Unless you're using the cheapest SSDs on the consumer market, and with databases at 100GB+ you probably won't, this is not likely to be a problem for you.
Write Amplification
You'd have to be doing a really large amount of writing to even come close to limiting the effective life of a modern (as in, manufactured in the last 12 months) SSD. The industry as a whole has managed to push cell endurance out enough, figured out how much spare area is needed to compensate for failed cells, and outright firmware optimizations that you should be able to get at least 3 years life with punishing performance even on consumer-grade hardware. For older SSDs this was true, but that is no longer the case; in most cases it's leftover mythology from an older era.
To be fair, MLC endurance is still a factor at high write loads. And by high we're talking the equivalent of multiple full-disk writes per day over the course of years. If you're in this performance class you're probably no longer in the 'consumer' market anyway.
Cell reprogramming performance hits
Or, what you said you need TRIM/Discard for.
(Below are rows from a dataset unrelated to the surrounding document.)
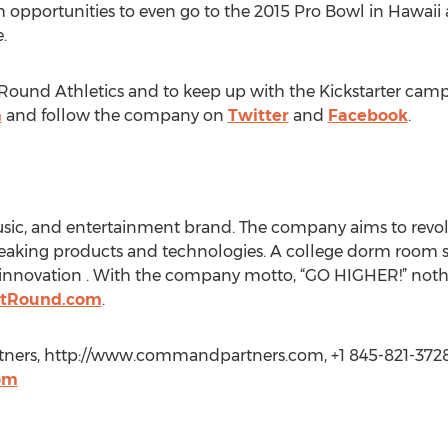
opportunities to even go to the 2015 Pro Bowl in Hawaii 
.
Round Athletics and to keep up with the Kickstarter camp
m
and follow the company on
Twitter
and
Facebook
.
 music, and entertainment brand. The company aims to revo
eaking products and technologies. A college dorm room st
 innovation . With the company motto, “GO HIGHER!” nothi
stRound.com
.
ners, http://www.commandpartners.com, +1 845-821-3728
om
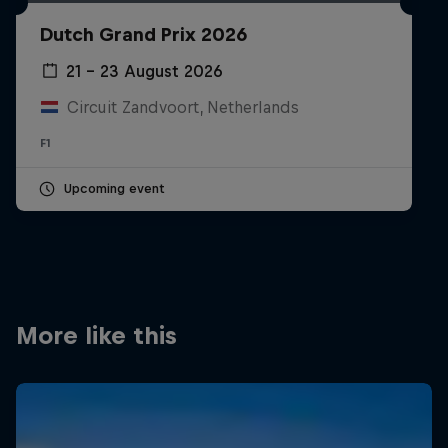
Partners
Dutch Grand Prix 2026
Careers
21 – 23 August 2026
Circuit Zandvoort, Netherlands
About
F1
Newsletter
Upcoming event
More like this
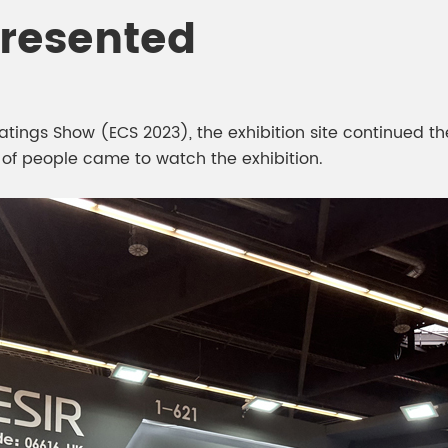
meleon Pearl Pigment
Presented
Chesir Blue Pearl Pi
 Brightness Pearl
ings Show (ECS 2023), the exhibition site continued th
 of people came to watch the exhibition.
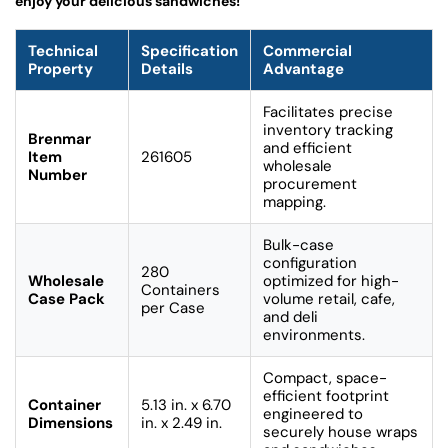
enjoy your delicious sandwiches!
Technical
Specification
Commercial
Property
Details
Advantage
Facilitates precise
inventory tracking
Brenmar
and efficient
Item
261605
wholesale
Number
procurement
mapping.
Bulk-case
configuration
280
Wholesale
optimized for high-
Containers
Case Pack
volume retail, cafe,
per Case
and deli
environments.
Compact, space-
efficient footprint
Container
5.13 in. x 6.70
engineered to
Dimensions
in. x 2.49 in.
securely house wraps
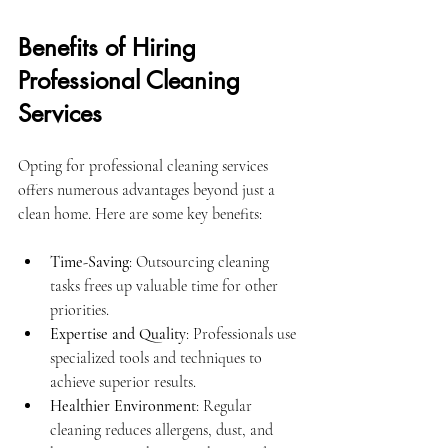
Benefits of Hiring 
Professional Cleaning 
Services
Opting for professional cleaning services 
offers numerous advantages beyond just a 
clean home. Here are some key benefits:
Time-Saving
: Outsourcing cleaning 
tasks frees up valuable time for other 
priorities.
Expertise and Quality
: Professionals use 
specialized tools and techniques to 
achieve superior results.
Healthier Environment
: Regular 
cleaning reduces allergens, dust, and 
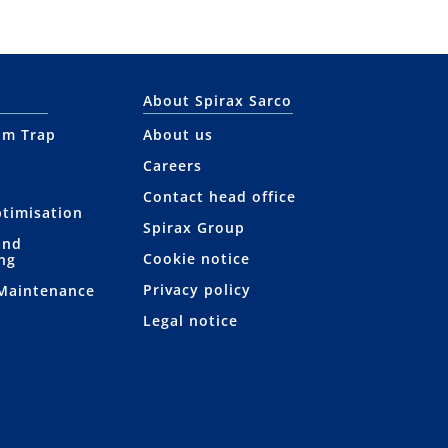
About Spirax Sarco
am Trap
About us
Careers
Contact head office
ptimisation
Spirax Group
and
Cookie notice
ng
Privacy policy
 Maintenance
Legal notice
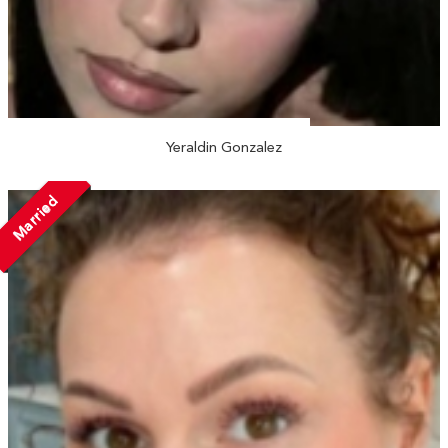
Yeraldin Gonzalez
Married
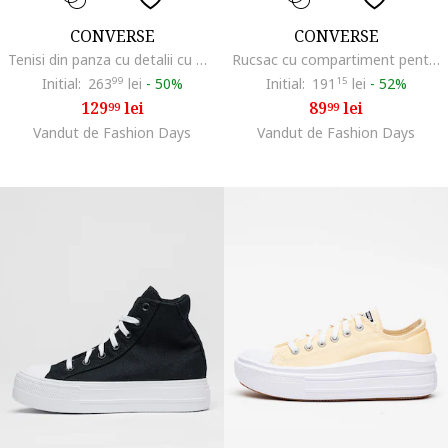
CONVERSE
CONVERSE
Tenisi din panza cu detalii cu model animal print Chuck Taylor All Star, Visiniu
Rucsac cu compartiment pentru laptop si fermoar, Albastru royal
Initial:
263
99
lei
-
50%
Initial:
191
15
lei
-
52%
129
lei
89
lei
99
99
Vandut de Fashion Days
Vandut de Fashion Days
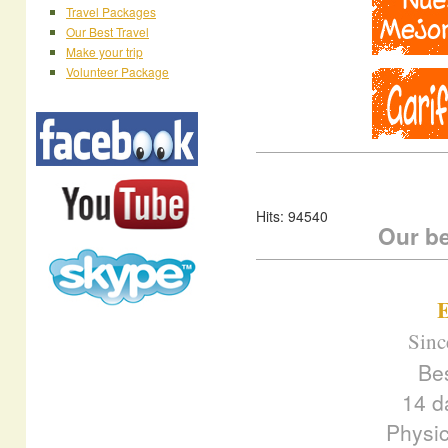
Travel Packages
Our Best Travel
Make your trip
Volunteer Package
Hits: 94540
Our be
E
Sinc
Be
14 d
Physic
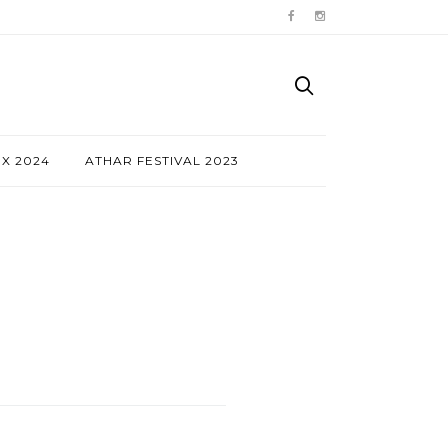
NX 2024
ATHAR FESTIVAL 2023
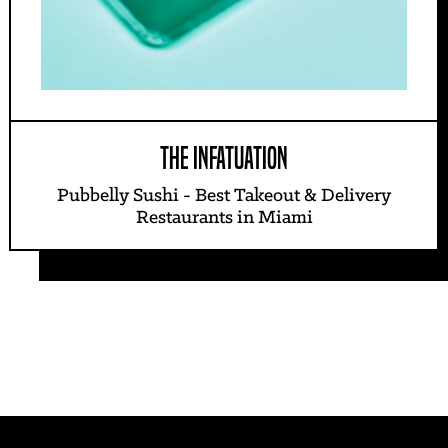
THE INFATUATION
Pubbelly Sushi - Best Takeout & Delivery
Restaurants in Miami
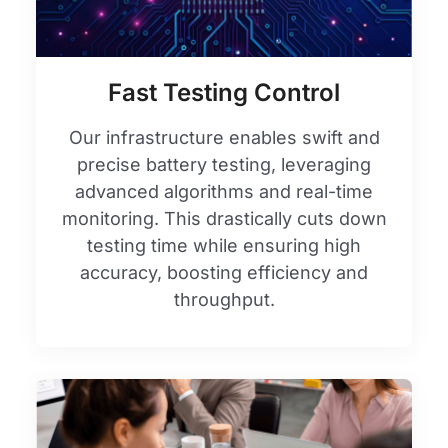
Fast Testing Control
Our infrastructure enables swift and
precise battery testing, leveraging
advanced algorithms and real-time
monitoring. This drastically cuts down
testing time while ensuring high
accuracy, boosting efficiency and
throughput.​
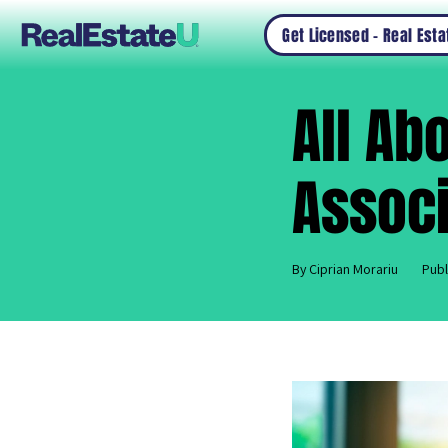
Get Licensed – Real Est
All Ab
Associ
By Ciprian Morariu
Publ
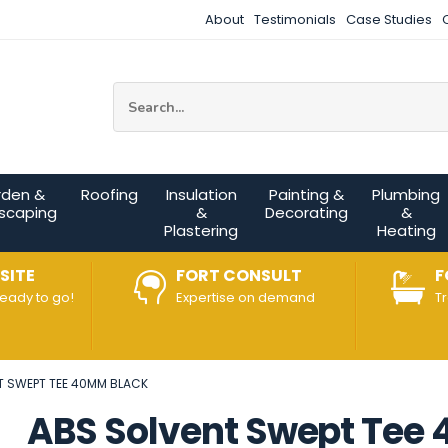
About
Testimonials
Case Studies
Site Search:
rden &
Roofing
Insulation
Painting &
Plumbing
scaping
&
Decorating
&
Plastering
Heating
SITE
FORT CONSULT
F
ready to go!
Expertise on demand
T
T SWEPT TEE 40MM BLACK
ABS Solvent Swept Tee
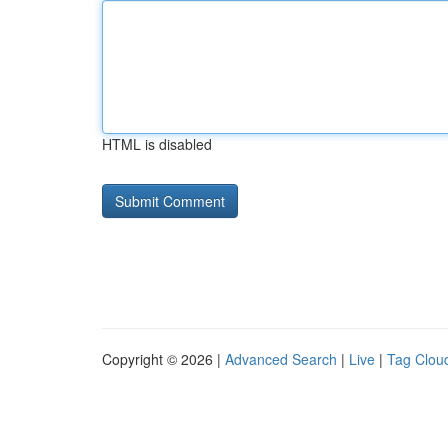
HTML is disabled
Copyright © 2026 |
Advanced Search
|
Live
|
Tag Clou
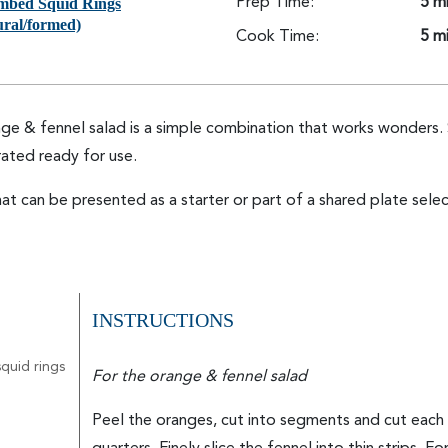
mbed Squid Rings
Prep Time:
5 m
ural/formed)
Cook Time:
5 m
e & fennel salad is a simple combination that works wonders. 
ated ready for use.
at can be presented as a starter or part of a shared plate selec
INSTRUCTIONS
quid rings
For the orange & fennel salad
Peel the oranges, cut into segments and cut each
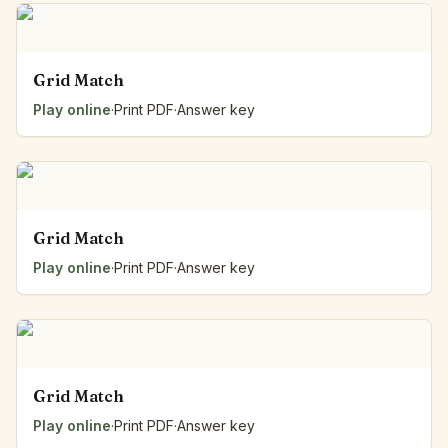
Grid Match
Play online
·
Print PDF
·
Answer key
Grid Match
Play online
·
Print PDF
·
Answer key
Grid Match
Play online
·
Print PDF
·
Answer key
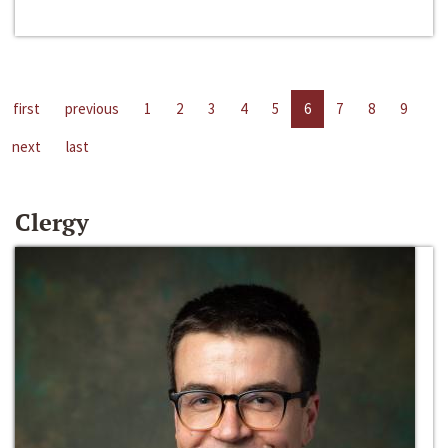
first
previous
1
2
3
4
5
6
7
8
9
next
last
Clergy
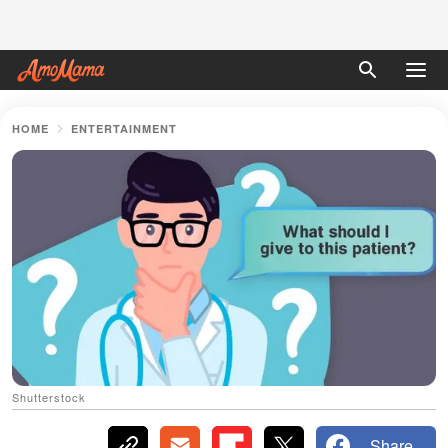
HOME
ENTERTAINMENT
Shutterstock
Share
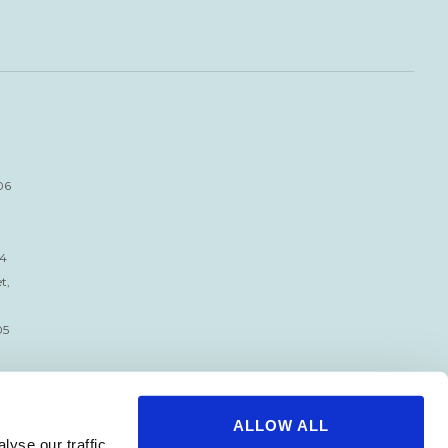
06
34
t,
05
ALLOW ALL
yse our traffic.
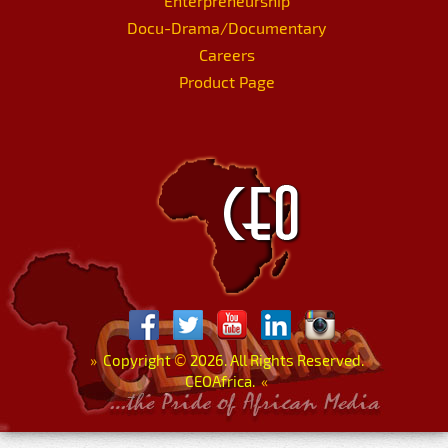
Enterpreneurship
Docu-Drama/Documentary
Careers
Product Page
»
Copyright
©
2026. All Rights Reserved.
CEOAfrica.
«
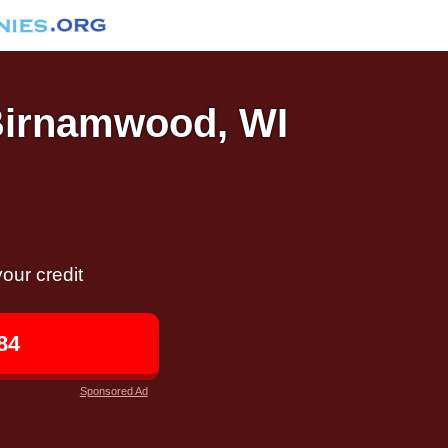
 Birnamwood, WI
our credit
84
Sponsored Ad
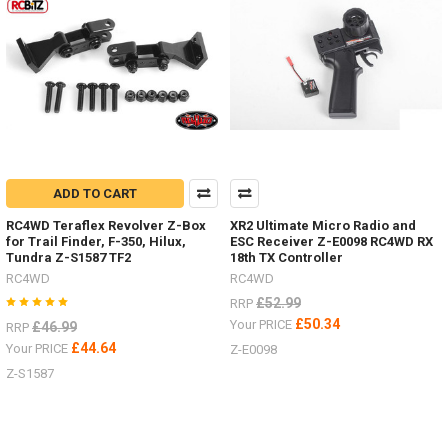
details?
(Post)
Now
you
can
choose
the
colour
of
your
ADD TO CART
Mojave
four
RC4WD Teraflex Revolver Z-Box
XR2 Ultimate Micro Radio and
door
for Trail Finder, F-350, Hilux,
ESC Receiver Z-E0098 RC4WD RX
Tundra Z-S1587 TF2
18th TX Controller
LWB
body.
RC4WD
RC4WD
Primer
£52.99
RRP
Grey Z-
£50.34
Your PRICE
£46.99
RRP
B0119
£44.64
Your PRICE
Z-E0098
#RC4ZB0119Blue Z-
B0151
Z-S1587
#RC4ZB0151Tan
Yellow Z-
B0206
#RC4ZB0206Green Z-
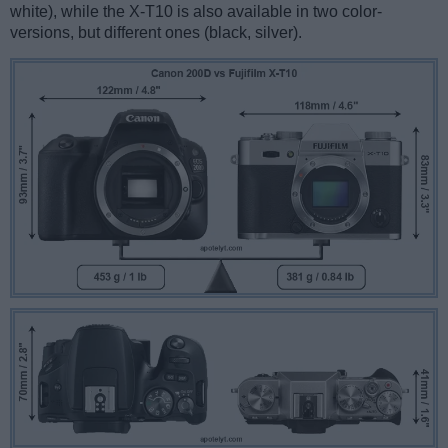
white), while the X-T10 is also available in two color-
versions, but different ones (black, silver).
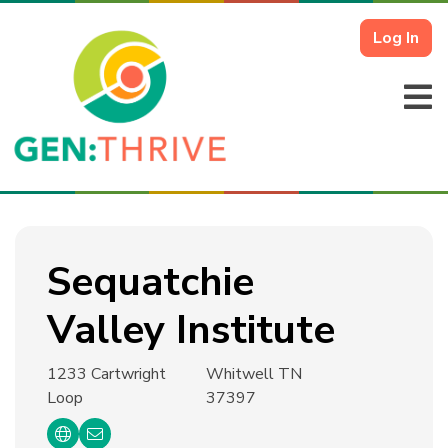
Log In
Sequatchie
Valley Institute
1233 Cartwright
Whitwell TN
Loop
37397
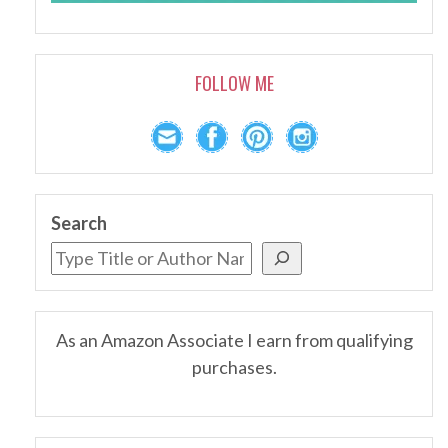
FOLLOW ME
Search
As an Amazon Associate I earn from qualifying
purchases.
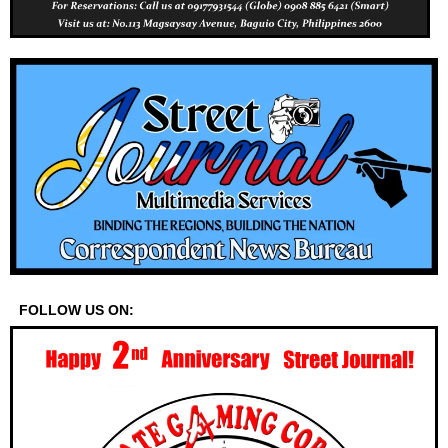
FOLLOW US ON:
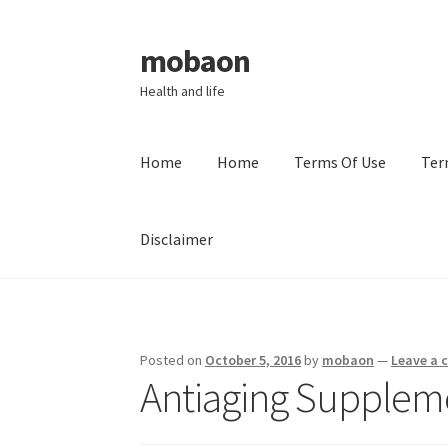
mobaon
Skip
Skip
to
to
Health and life
navigation
content
Home
Home
Terms Of Use
Ter
Disclaimer
Home
Disclaimer
Dmca Notice
Privacy Policy
Posted on
October 5, 2016
by
mobaon
—
Leave a
Antiaging Supplem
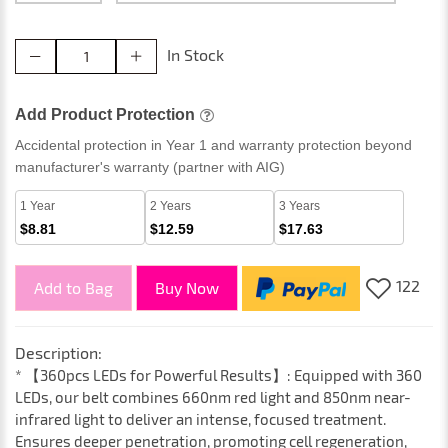
In Stock
Add Product Protection
Accidental protection in Year 1 and warranty protection beyond
manufacturer's warranty (partner with AIG)
1 Year
2 Years
3 Years
$8.81
$12.59
$17.63
122
Add to Bag
Buy Now
Description:
* 【360pcs LEDs for Powerful Results】: Equipped with 360
LEDs, our belt combines 660nm red light and 850nm near-
infrared light to deliver an intense, focused treatment.
Ensures deeper penetration, promoting cell regeneration,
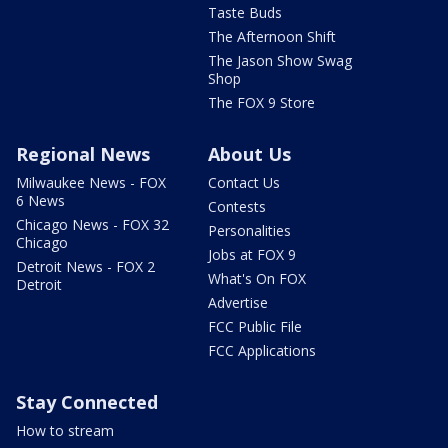
Taste Buds
The Afternoon Shift
The Jason Show Swag
Shop
The FOX 9 Store
Regional News
About Us
Milwaukee News - FOX
Contact Us
6 News
Contests
Chicago News - FOX 32
Personalities
Chicago
Jobs at FOX 9
Detroit News - FOX 2
What's On FOX
Detroit
Advertise
FCC Public File
FCC Applications
Stay Connected
How to stream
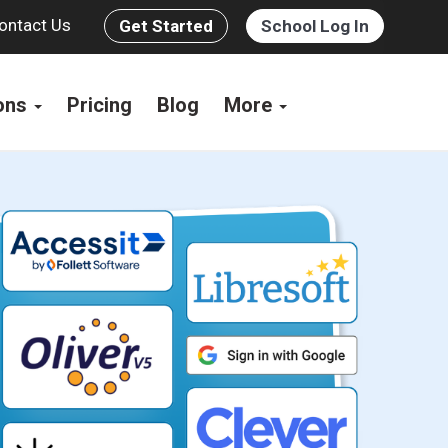
ontact Us
Get Started
School Log In
ions
Pricing
Blog
More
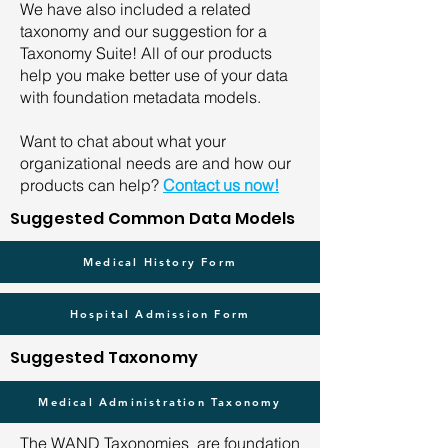
We have also included a related
taxonomy and our suggestion for a
Taxonomy Suite! All of our products
help you make better use of your data
with foundation metadata models.
Want to chat about what your
organizational needs are and how our
products can help?
Contact us now!
Suggested Common Data Models
Medical History Form
Hospital Admission Form
Suggested Taxonomy
Medical Administration Taxonomy
The WAND Taxonomies are foundation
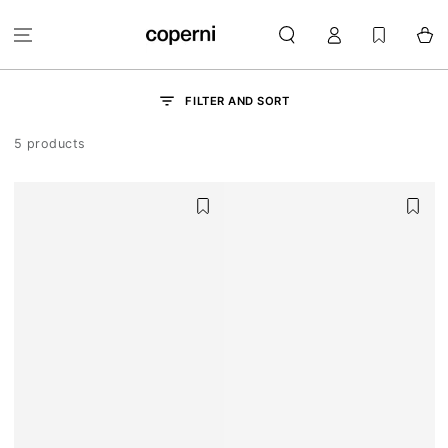
SKIP TO
Log
CONTENT
Cart
in
FILTER AND SORT
5 products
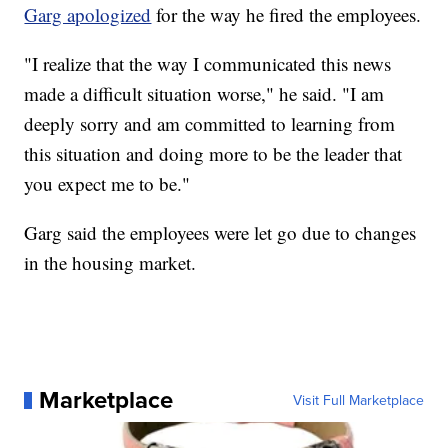
Garg apologized
for the way he fired the employees.
"I realize that the way I communicated this news
made a difficult situation worse," he said. "I am
deeply sorry and am committed to learning from
this situation and doing more to be the leader that
you expect me to be."
Garg said the employees were let go due to changes
in the housing market.
Marketplace
Visit Full Marketplace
This is the well known 'defect' of MLC style SSDs. However, firmware tweaks over the years have mitigated most of the performance hit for writes to this style of SSD. SLC drives are still available and thanks to the tweaks to make MLC drives last longer the big reason to use SLC is no longer there, so they're pretty uncommon now. But if you are pushing enough tiny writes to disk that you'll be pushing the lifespan of an MLC, an SLC device begins to make sense.
If you allocate enough unused space on your DB drives most SSD firmware is smart enough to notice that certain blocks are unallocated and treat it like additional spare area. When background defrag processes kick off the spare area is reprovisioned. This will keep performance high. So the lack of block-level discard support in MySQL doesn't matter much.